Aber für die praktische russische Rechtsprechung zählen solche Details nicht: Feindinformationen sind jetzt gleich Fake-Informationen. Schon am 25. Februar 2022 hatte die russische Zensurbehörde Roskomnadsor bekannt gegeben, dass vaterländische Medien bei der Berichterstattung über die Kampfhandlungen nur staatliche Quellen verwenden dürfen. Das Aus für jede unabhängige Kriegsberichterstattung, fast alle Oppositionsmedien stellten ihre Tätigkeit in Russland ein, ihre Redaktionen emigrierten zum größten Teil.
Ein toxisches Thema
Die Bombardierung des Theaters in Mariupol ist in Russland ebenfalls zum toxischen Thema geworden. Hier gelten alle ukrainischen Angaben als Propagandalügen, in dem Schauspielhaus hätten hunderte Menschen, darunter viele Kinder, Zuflucht vor dem Beschuss gesucht und seien bei seinem Einsturz ums Leben gekommen. Auch die Untersuchungsberichte von Amnesty International und OSZE, die zu dem Schluss kamen, die russische Seite habe das Theater bombardiert und zerstört, gelten als hinterhältige Winkelzüge westlicher Informationskrieger.
Für Russland annehmbar ist nur die Version der prorussischen Donbass-Rebellen vom Juli, im Theater habe man gerade 14 Tote gefunden, die Zivilisten hätten das Gebäude rechtzeitig verlassen, explodiert seien Sprengstoffkisten der ukrainischen Soldaten, die sich dort verschanzt hielten.
Der Gedanke an eigene Kriegsverbrechen ist für die linientreue russische Öffentlichkeit zur kriminellen Ungehörigkeit geworden. „Wer unseren Soldaten in den Rücken spuckt, sie als Besatzer betrachtet, gleicht einem Verräter“, erklärte der Regisseur Wladimir Bortko dem Staatsfernsehen. Pazifisten gelten als Volksfeinde. Laut dem Bürgerrechtsportal OWD Info wurden bisher 187 Strafverfahren wegen „Fakes“über die Armee oder ihrer „Diskreditierung“eröffnet, 22 Friedensaktivisten zu Freiheitsstrafen verurteilt.

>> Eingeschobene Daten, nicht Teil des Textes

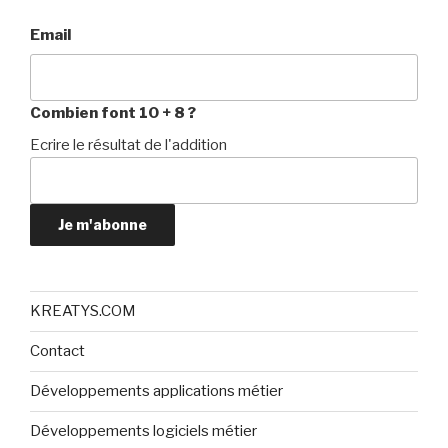
Email
Combien font 10 + 8 ?
Ecrire le résultat de l'addition
Je m'abonne
KREATYS.COM
Contact
Développements applications métier
Développements logiciels métier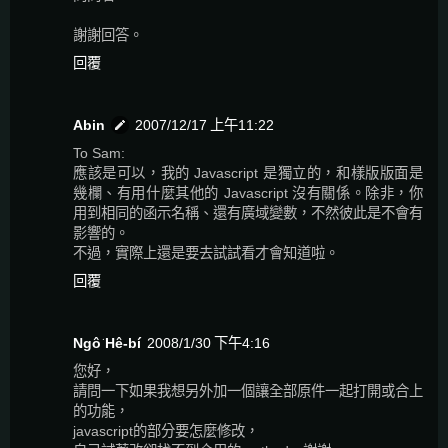
謝謝回答。
回覆
Abin
2007/12/17 上午11:22
To Sam:
應該是可以，我的 Javascript 是獨立的，和樣版版面是
幾欄、有用什麼其他的 Javascript 沒有關係。除非，你
用到相同的函示名稱、還有廣域變數，不然彼此是不會有
影響的。
不過，實際上還是要去試試看才會知道啦。
回覆
Ngô͘ Hê-bí
2008/1/30 下午4:16
您好，
請問一下如果我想另外加一個讓全部原件一起打開或合上
的功能，
javascript的部分要怎麼修改，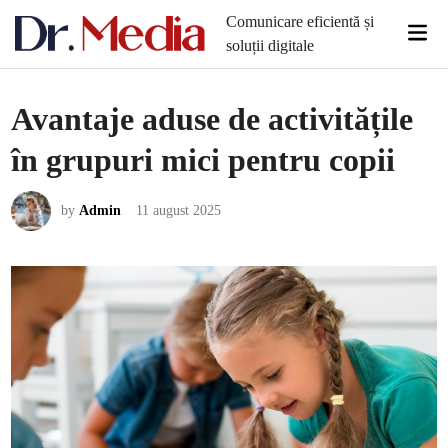
Skip
Comunicare eficientă și
Mai
to
soluții digitale
Men
content
Avantaje aduse de activitățile
în grupuri mici pentru copii
by
Admin
11 august 2025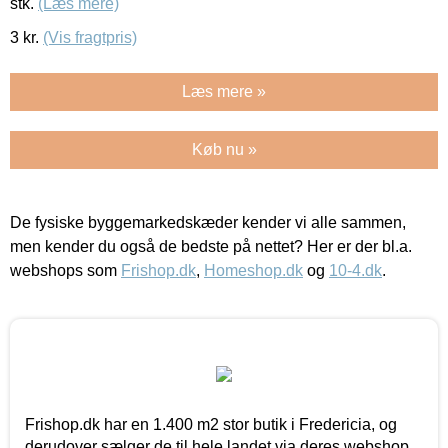
stk.
(Læs mere)
3
kr.
(Vis fragtpris)
Læs mere »
Køb nu »
De fysiske byggemarkedskæder kender vi alle sammen,
men kender du også de bedste på nettet? Her er der bl.a.
webshops som
Frishop.dk
,
Homeshop.dk
og
10-4.dk
.
Frishop.dk har en 1.400 m2 stor butik i Fredericia, og
derudover sælger de til hele landet via deres webshop.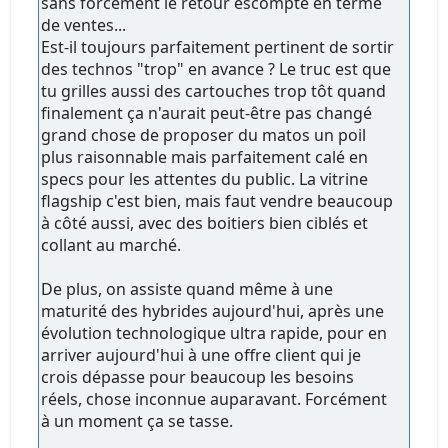
sans forcément le retour escompté en terme
de ventes...
Est-il toujours parfaitement pertinent de sortir
des technos "trop" en avance ? Le truc est que
tu grilles aussi des cartouches trop tôt quand
finalement ça n'aurait peut-être pas changé
grand chose de proposer du matos un poil
plus raisonnable mais parfaitement calé en
specs pour les attentes du public. La vitrine
flagship c'est bien, mais faut vendre beaucoup
à côté aussi, avec des boitiers bien ciblés et
collant au marché.
De plus, on assiste quand même à une
maturité des hybrides aujourd'hui, après une
évolution technologique ultra rapide, pour en
arriver aujourd'hui à une offre client qui je
crois dépasse pour beaucoup les besoins
réels, chose inconnue auparavant. Forcément
à un moment ça se tasse.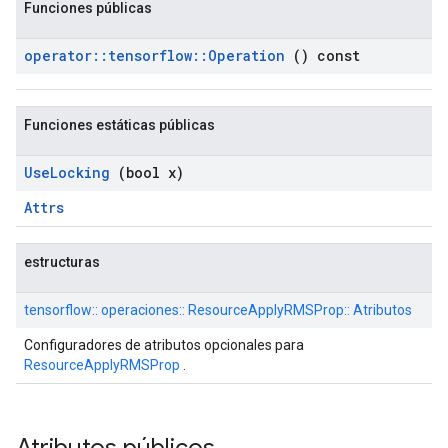
Funciones públicas
operator
::
tensorflow
::
Operation
() const
Funciones estáticas públicas
Use
Locking
(bool x)
Attrs
estructuras
tensorflow:: operaciones:: ResourceApplyRMSProp:: Atributos
Configuradores de atributos opcionales para
ResourceApplyRMSProp
.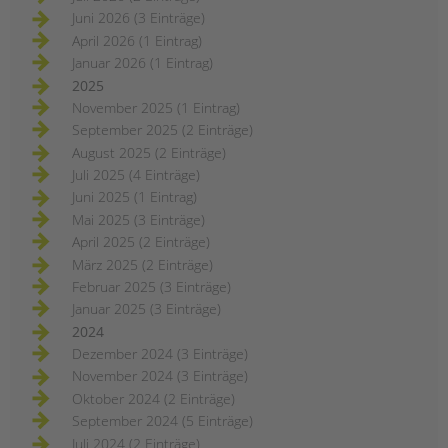
Juni 2026 (3 Einträge)
April 2026 (1 Eintrag)
Januar 2026 (1 Eintrag)
2025
November 2025 (1 Eintrag)
September 2025 (2 Einträge)
August 2025 (2 Einträge)
Juli 2025 (4 Einträge)
Juni 2025 (1 Eintrag)
Mai 2025 (3 Einträge)
April 2025 (2 Einträge)
März 2025 (2 Einträge)
Februar 2025 (3 Einträge)
Januar 2025 (3 Einträge)
2024
Dezember 2024 (3 Einträge)
November 2024 (3 Einträge)
Oktober 2024 (2 Einträge)
September 2024 (5 Einträge)
Juli 2024 (2 Einträge)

Maria Ponomarenko aber erklärte in ihrem Schlusswort am Dienstag vor Gericht, Vaterlandsliebe dürfe nicht bedeuten, dass man Verbrechen gutheißt. „Ein Angriff auf deinen Nachbarn, das ist ein Verbrechen, auch nach unserem Strafgesetzbuch.“Die Angeklagte trug einen Davidstern aus Papier mit der Aufschrift: „Oppositionelle, Patriotin, Pazifistin“. Und sie versicherte, sie müsse ihre Strafe wohl kaum absitzen, auch wenn sie wegen guter Führung früher frei käme. Denn vorher werde es große Veränderungen geben. „Kein totalitäres Regime ist jemals stabiler, als vor seinem Zusammenbruch.“Auch in einem Berufungsverfahren hat Maria wohl kaum Chancen auf Freispruch.